------ RECORDS SHOWN ------

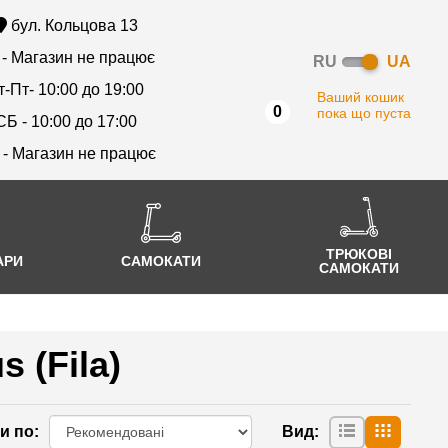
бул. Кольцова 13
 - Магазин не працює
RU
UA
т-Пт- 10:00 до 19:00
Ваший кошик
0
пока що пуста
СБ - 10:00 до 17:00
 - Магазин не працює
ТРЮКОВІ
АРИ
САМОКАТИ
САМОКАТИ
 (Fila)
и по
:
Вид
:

------
------ RECORDS SHOWN ------

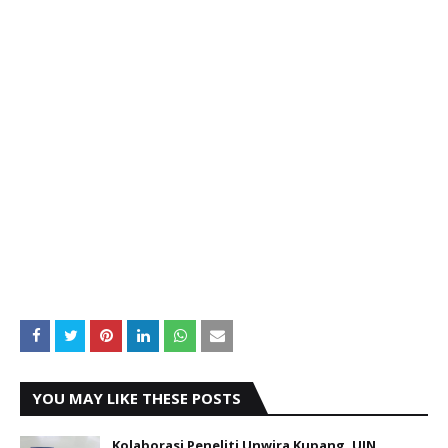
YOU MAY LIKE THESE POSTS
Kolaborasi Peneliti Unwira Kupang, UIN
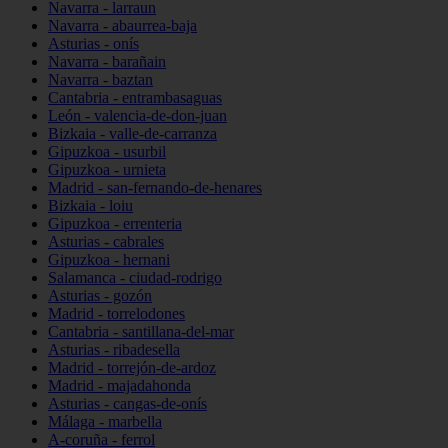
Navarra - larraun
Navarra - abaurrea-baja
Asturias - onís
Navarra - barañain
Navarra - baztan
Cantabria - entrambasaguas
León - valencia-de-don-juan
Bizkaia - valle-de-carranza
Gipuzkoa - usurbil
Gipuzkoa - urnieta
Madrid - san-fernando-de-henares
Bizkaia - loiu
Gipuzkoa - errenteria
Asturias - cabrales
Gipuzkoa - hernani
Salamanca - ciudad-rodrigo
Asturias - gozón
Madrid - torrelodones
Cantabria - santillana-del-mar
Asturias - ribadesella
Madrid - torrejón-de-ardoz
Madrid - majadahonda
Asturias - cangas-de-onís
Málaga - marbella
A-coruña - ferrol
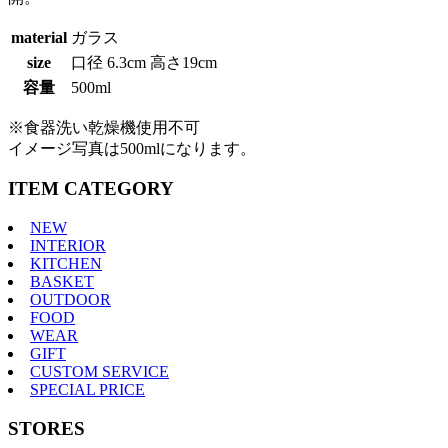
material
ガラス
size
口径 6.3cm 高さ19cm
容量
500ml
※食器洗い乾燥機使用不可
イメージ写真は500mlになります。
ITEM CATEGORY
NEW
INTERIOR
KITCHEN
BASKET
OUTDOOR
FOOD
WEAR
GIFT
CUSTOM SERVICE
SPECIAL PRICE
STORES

------

**ASSIGNMENT**
Whenever a line includes the word "Gipuzkoa", pull it out of the entries.

**FINISHED EXERCISE**
Gipuzkoa - usurbil
Gipuzkoa - urnieta
Gipuzkoa - errenteria
Gipuzkoa - hernani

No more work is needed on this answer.